Revision history page leaks pending/rejected revisions and moderator reject reasons to anonymous users

Area: mobieusKnow (audit p6) · Surface: GET /know/{slug}/history (KnowledgeController@history) · Dimension: security · Severity: major

OWASP A01:2021 Broken Access Control / sensitive information disclosure. The reject reason is authored by a moderator and may name the submitter, quote the offending content, or describe internal policy. Both the existence and the metadata of pending/rejected revisions are exposed publicly, complementing finding #1 (which leaks the bodies). Combined, an anonymous user gets the full moderation trail.

Evidence

history() (KnowledgeController.php:252-269) has no requireAuth and is in the public route group (routes.php:589).

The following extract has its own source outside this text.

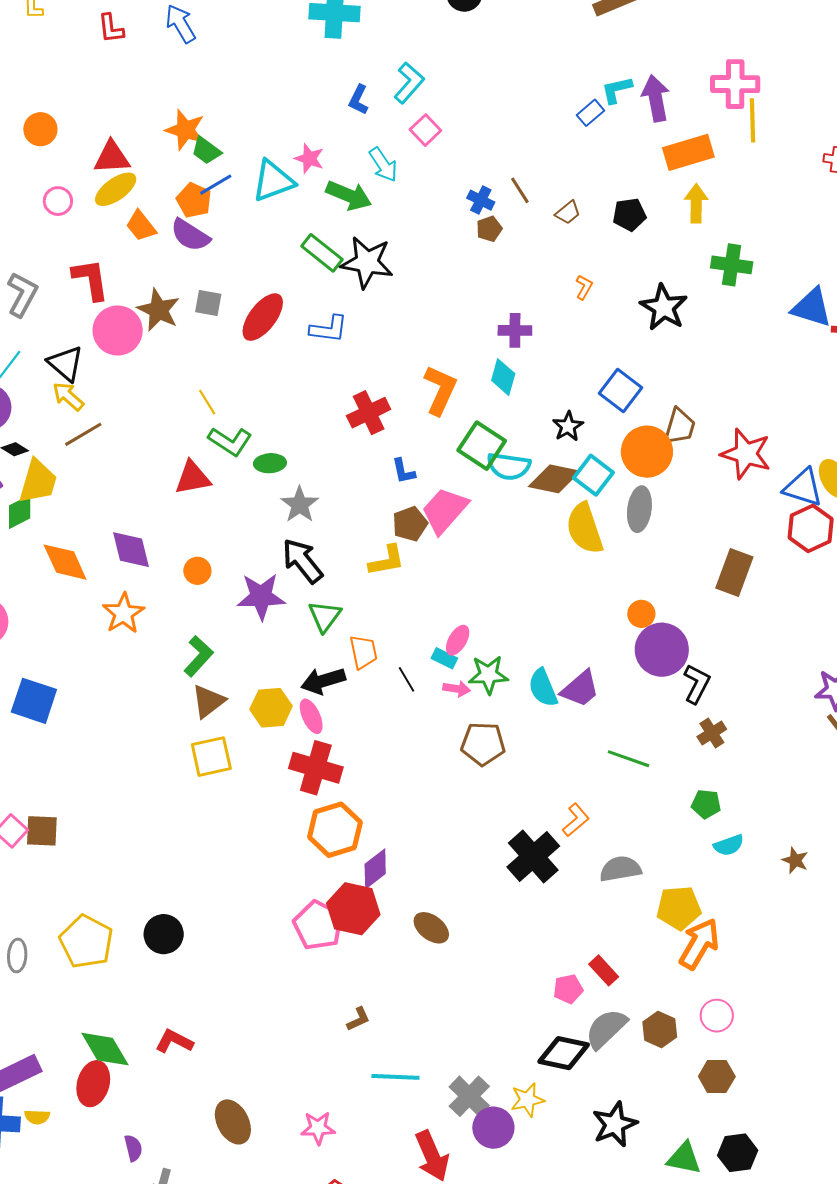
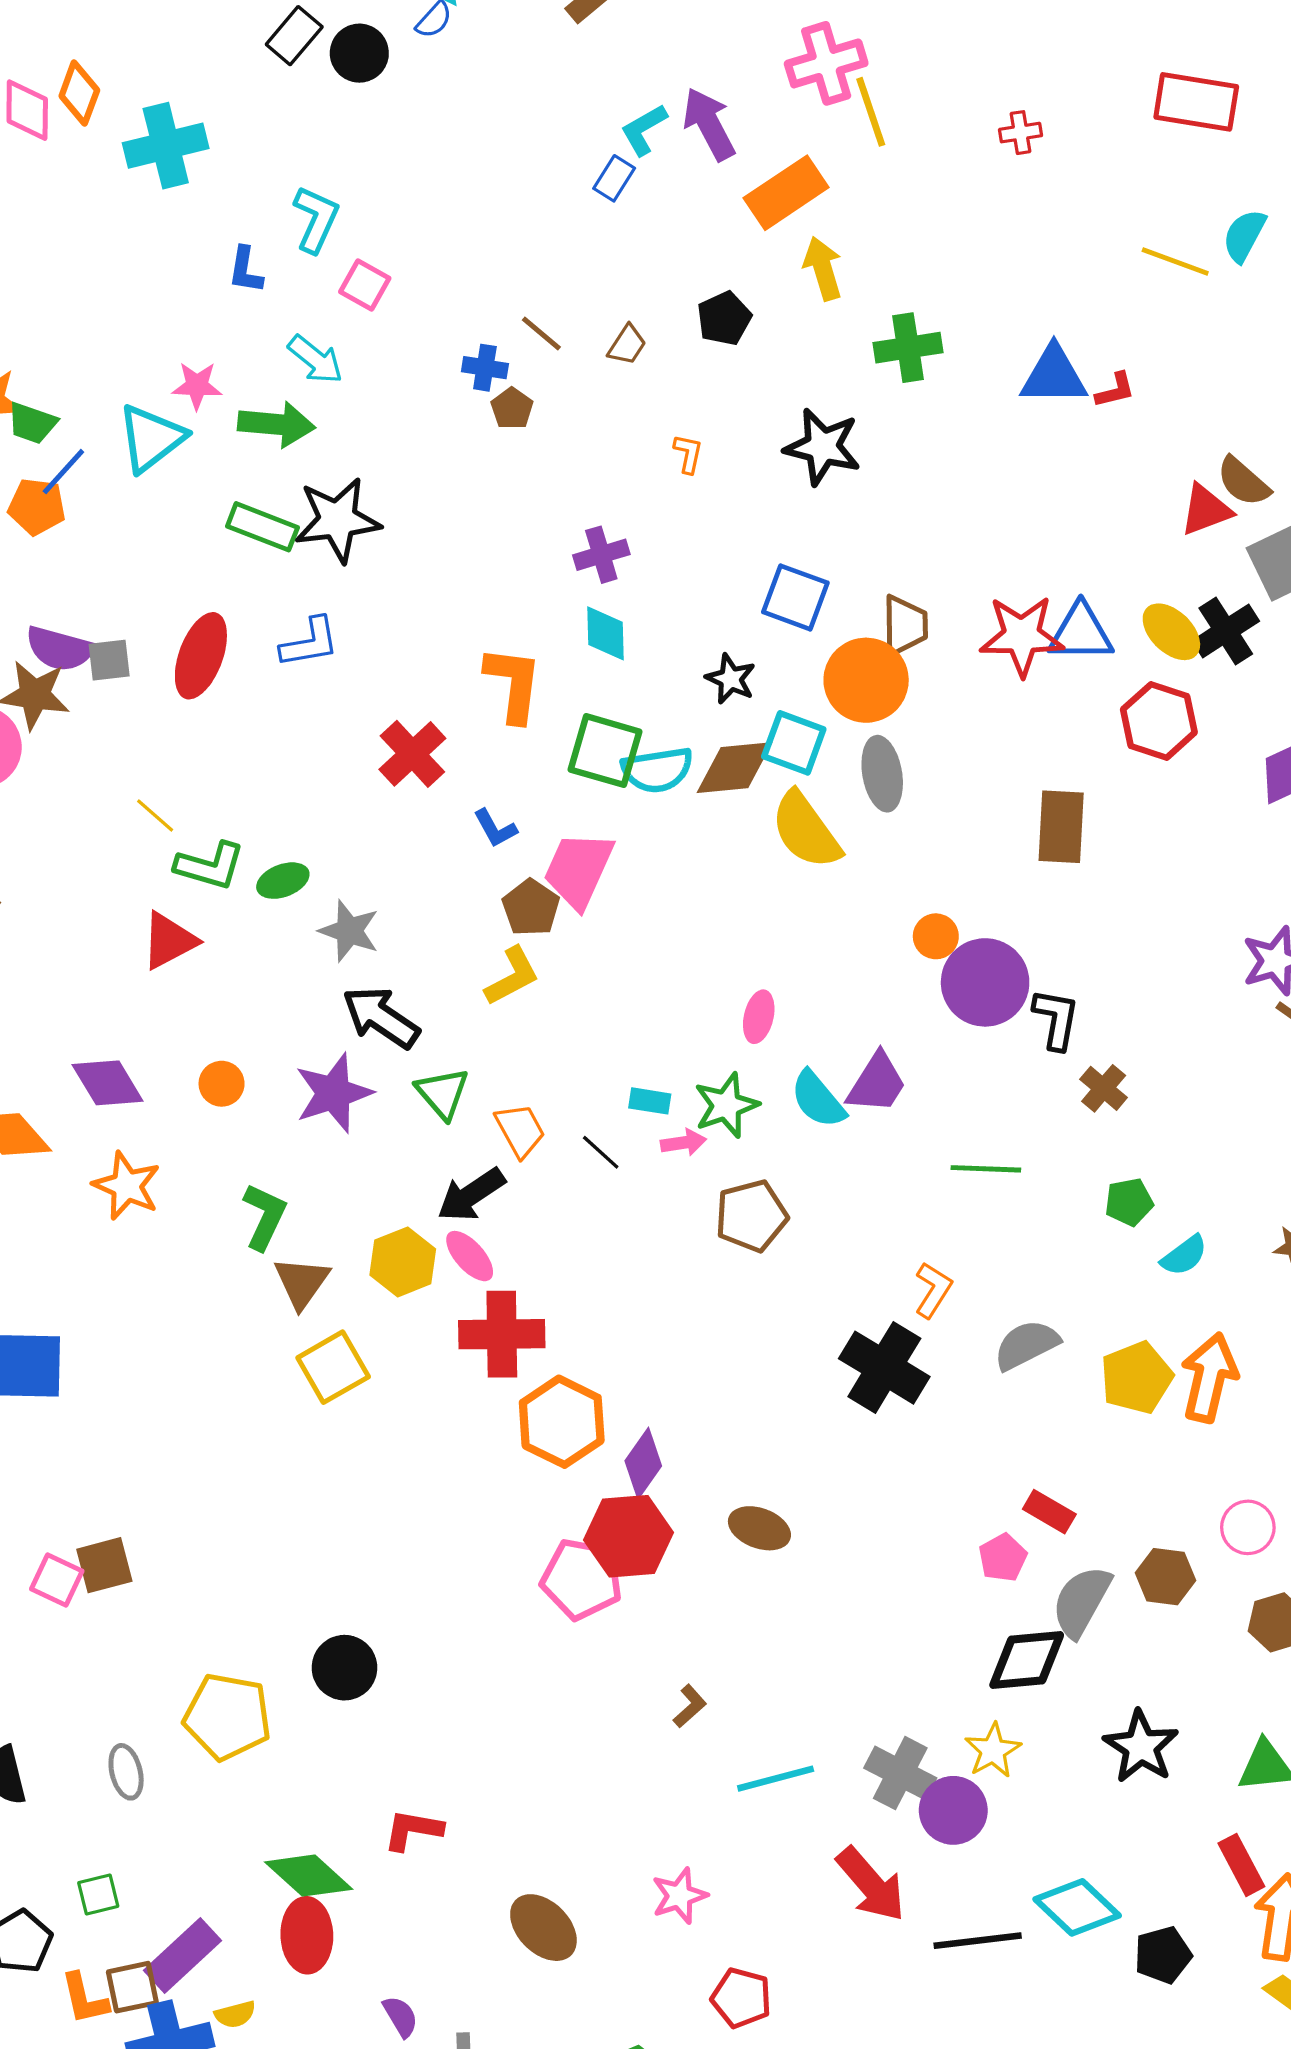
purple semicircle: (190, 235) -> (60, 649), moved
blue triangle: (803, 488) -> (1081, 633), moved
pink ellipse: (458, 640) -> (759, 1017), moved
orange arrow: (699, 944) -> (1209, 1378), moved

It calls KnowledgeRevision::forPage() which returns EVERY status: `WHERE kr.page_id = :pid ORDER BY kr.id DESC` with no status filter (KnowledgeRevision.php:43-54). history.php renders all of them including the status badge and the moderator's free-text rejection note: line 64 `<?= $e(str_replace('_', ' ', $rev['status'])) ?>` and lines 72-75 `<?php if (!empty($rev['reject_reason'])): ?> Rejected: <?= $e($rev['reject_reason']) ?>`. The `isMod` flag (history.php:13) only gates the Restore button, not visibility of pending/rejected rows.

Suggested fix. Filter forPage() to approved/rolled_back for non-moderators (pass a viewer-is-mod flag, or add forPagePublic()). Hide reject_reason and pending/rejected rows from non-moderators in history.php.

Filed by the automated tenant-app audit and adversarially evidence-verified. Status: verified. Open — not yet actioned.